HOW TO COMPLETE THIS TASK: Transcribe the entries exactly as given and skip whatever images they hold.
====== INFORMATION SUPPLIED
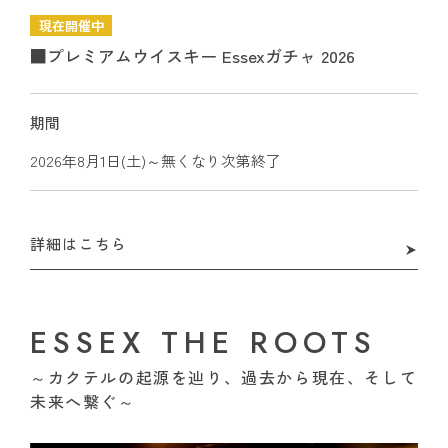
現在開催中
■プレミアムウイスキー Essexガチャ 2026
期間
2026年8月1日(土)～無くなり次第終了
詳細はこちら
ESSEX THE ROOTS
～カクテルの起源を辿り、過去から現在、そして
未来へ繋ぐ～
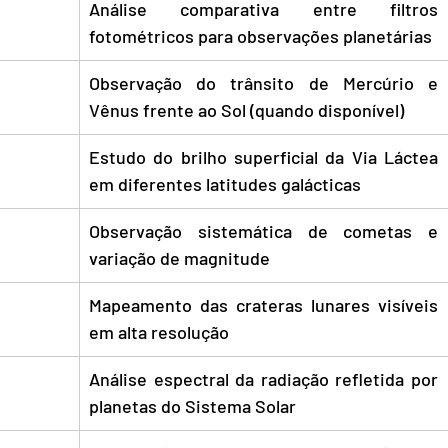
Análise comparativa entre filtros 
fotométricos para observações planetárias
Observação do trânsito de Mercúrio e 
Vênus frente ao Sol (quando disponível)
Estudo do brilho superficial da Via Láctea 
em diferentes latitudes galácticas
Observação sistemática de cometas e 
variação de magnitude
Mapeamento das crateras lunares visíveis 
em alta resolução
Análise espectral da radiação refletida por 
planetas do Sistema Solar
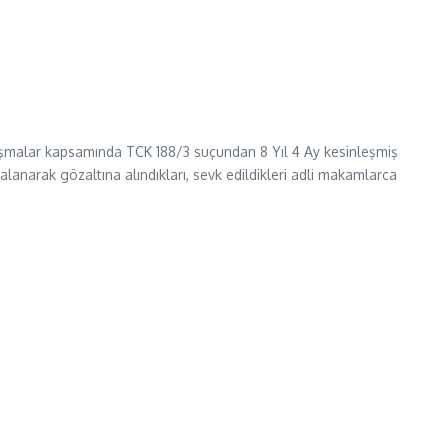
lışmalar kapsamında TCK 188/3 suçundan 8 Yıl 4 Ay kesinleşmiş
alanarak gözaltına alındıkları, sevk edildikleri adli makamlarca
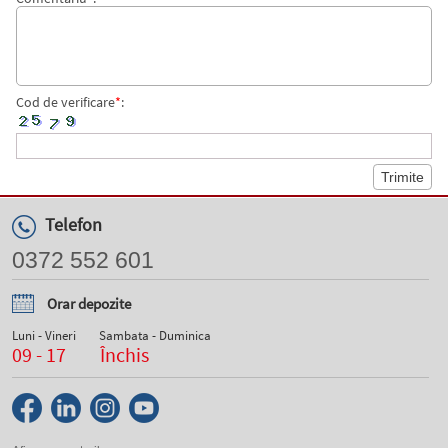
Cod de verificare
*
:
Telefon
0372 552 601
Orar depozite
Luni - Vineri
Sambata - Duminica
09 - 17
Închis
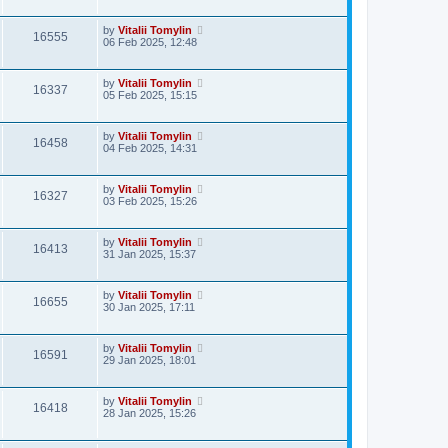
by
Vitalii Tomylin
16555
06 Feb 2025, 12:48
by
Vitalii Tomylin
16337
05 Feb 2025, 15:15
by
Vitalii Tomylin
16458
04 Feb 2025, 14:31
by
Vitalii Tomylin
16327
03 Feb 2025, 15:26
by
Vitalii Tomylin
16413
31 Jan 2025, 15:37
by
Vitalii Tomylin
16655
30 Jan 2025, 17:11
by
Vitalii Tomylin
16591
29 Jan 2025, 18:01
by
Vitalii Tomylin
16418
28 Jan 2025, 15:26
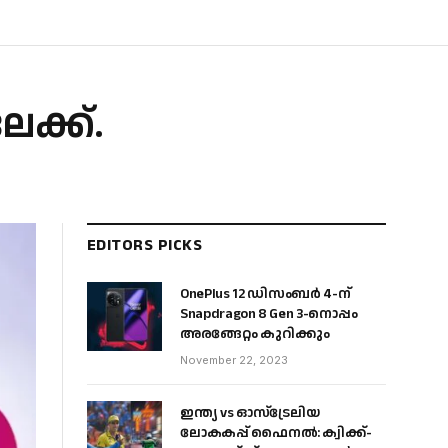
ക്ക്.
EDITORS PICKS
OnePlus 12 ഡിസംബർ 4-ന്
Snapdragon 8 Gen 3-നൊപ്പം
അരങ്ങേറ്റം കുറിക്കും
November 22, 2023
ഇന്ത്യ vs ഓസ്‌ട്രേലിയ
ലോകകപ്പ് ഫൈനൽ: ക്വിക്ക്-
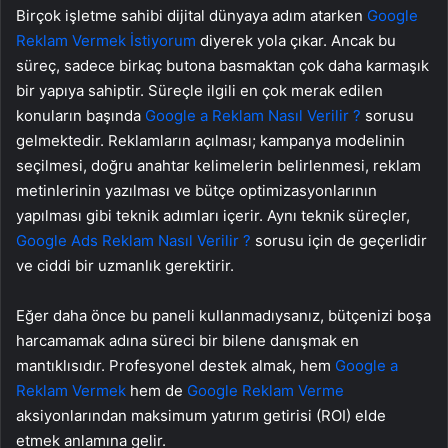
Birçok işletme sahibi dijital dünyaya adım atarken
Google
Reklam Vermek İstiyorum
diyerek yola çıkar. Ancak bu
süreç, sadece birkaç butona basmaktan çok daha karmaşık
bir yapıya sahiptir. Süreçle ilgili en çok merak edilen
konuların başında
Google a Reklam Nasıl Verilir ?
sorusu
gelmektedir. Reklamların açılması; kampanya modelinin
seçilmesi, doğru anahtar kelimelerin belirlenmesi, reklam
metinlerinin yazılması ve bütçe optimizasyonlarının
yapılması gibi teknik adımları içerir. Aynı teknik süreçler,
Google Ads Reklam Nasıl Verilir ?
sorusu için de geçerlidir
ve ciddi bir uzmanlık gerektirir.
Eğer daha önce bu paneli kullanmadıysanız, bütçenizi boşa
harcamamak adına süreci bir bilene danışmak en
mantıklısıdır. Profesyonel destek almak, hem
Google a
Reklam Vermek
hem de
Google Reklam Verme
aksiyonlarından maksimum yatırım getirisi (ROI) elde
etmek anlamına gelir.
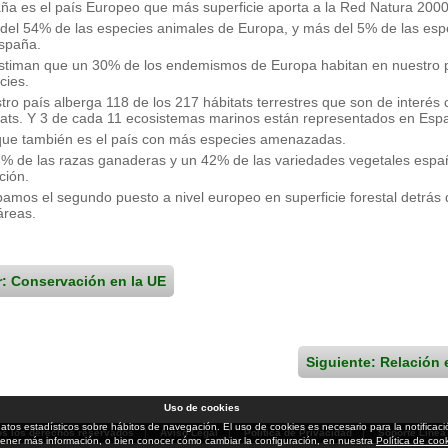
ña es el país Europeo que más superficie aporta a la Red Natura 2000
del 54% de las especies animales de Europa, y más del 5% de las esp
spaña.
stiman que un 30% de los endemismos de Europa habitan en nuestro 
cies.
tro país alberga 118 de los 217 hábitats terrestres que son de interés 
tats. Y 3 de cada 11 ecosistemas marinos están representados en Esp
ue también es el país con más especies amenazadas.
6% de las razas ganaderas y un 42% de las variedades vegetales esp
ción.
amos el segundo puesto a nivel europeo en superficie forestal detrás 
áreas.
r: Conservación en la UE
Siguiente: Relación 
Uso de cookies
ar datos estadísticos sobre hábitos de navegación. El uso de cookies es necesario para la notifi
os los derechos reservados
|
Aviso Legal
|
Política de Privacidad
|
Soporte Línea
ener más información, o bien conocer cómo cambiar la configuración, en nuestra
Política de coo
============
EXERCISE SOLUTION:
現在開催中
■プレミアムウイスキー Essexガチャ 2026
期間
2026年8月1日(土)～無くなり次第終了
詳細はこちら
ESSEX THE ROOTS
～カクテルの起源を辿り、過去から現在、そして
未来へ繋ぐ～
Análise comparativa entre filtros 
fotométricos para observações planetárias
Observação do trânsito de Mercúrio e 
Vênus frente ao Sol (quando disponível)
Estudo do brilho superficial da Via Láctea 
em diferentes latitudes galácticas
Observação sistemática de cometas e 
variação de magnitude
Mapeamento das crateras lunares visíveis 
em alta resolução
Análise espectral da radiação refletida por 
planetas do Sistema Solar
lışmalar kapsamında TCK 188/3 suçundan 8 Yıl 4 Ay kesinleşmiş
alanarak gözaltına alındıkları, sevk edildikleri adli makamlarca
Cod de verificare
*
:
Telefon
0372 552 601
Orar depozite
Luni - Vineri
Sambata - Duminica
09 - 17
Închis
by
Vitalii Tomylin
16555
06 Feb 2025, 12:48
by
Vitalii Tomylin
16337
05 Feb 2025, 15:15
by
Vitalii Tomylin
16458
04 Feb 2025, 14:31
by
Vitalii Tomylin
16327
03 Feb 2025, 15:26
by
Vitalii Tomylin
16413
31 Jan 2025, 15:37
by
Vitalii Tomylin
16655
30 Jan 2025, 17:11
by
Vitalii Tomylin
16591
29 Jan 2025, 18:01
by
Vitalii Tomylin
16418
28 Jan 2025, 15:26
ക്ക്.
EDITORS PICKS
OnePlus 12 ഡിസംബർ 4-ന്
Snapdragon 8 Gen 3-നൊപ്പം
അരങ്ങേറ്റം കുറിക്കും
November 22, 2023
ഇന്ത്യ vs ഓസ്‌ട്രേലിയ
ലോകകപ്പ് ഫൈനൽ: ക്വിക്ക്-
Birçok işletme sahibi dijital dünyaya adım atarken
Google
Reklam Vermek İstiyorum
diyerek yola çıkar. Ancak bu
süreç, sadece birkaç butona basmaktan çok daha karmaşık
bir yapıya sahiptir. Süreçle ilgili en çok merak edilen
konuların başında
Google a Reklam Nasıl Verilir ?
sorusu
gelmektedir. Reklamların açılması; kampanya modelinin
seçilmesi, doğru anahtar kelimelerin belirlenmesi, reklam
metinlerinin yazılması ve bütçe optimizasyonlarının
yapılması gibi teknik adımları içerir. Aynı teknik süreçler,
Google Ads Reklam Nasıl Verilir ?
sorusu için de geçerlidir
ve ciddi bir uzmanlık gerektirir.
Eğer daha önce bu paneli kullanmadıysanız, bütçenizi boşa
harcamamak adına süreci bir bilene danışmak en
mantıklısıdır. Profesyonel destek almak, hem
Google a
Reklam Vermek
hem de
Google Reklam Verme
aksiyonlarından maksimum yatırım getirisi (ROI) elde
etmek anlamına gelir.
ña es el país Europeo que más superficie aporta a la Red Natura 2000
del 54% de las especies animales de Europa, y más del 5% de las esp
spaña.
stiman que un 30% de los endemismos de Europa habitan en nuestro 
cies.
tro país alberga 118 de los 217 hábitats terrestres que son de interés 
tats. Y 3 de cada 11 ecosistemas marinos están representados en Esp
ue también es el país con más especies amenazadas.
6% de las razas ganaderas y un 42% de las variedades vegetales esp
ción.
amos el segundo puesto a nivel europeo en superficie forestal detrás 
áreas.
r: Conservación en la UE
Siguiente: Relación 
Uso de cookies
ar datos estadísticos sobre hábitos de navegación. El uso de cookies es necesario para la notifi
os los derechos reservados
|
Aviso Legal
|
Política de Privacidad
|
Soporte Línea
ener más información, o bien conocer cómo cambiar la configuración, en nuestra
Política de coo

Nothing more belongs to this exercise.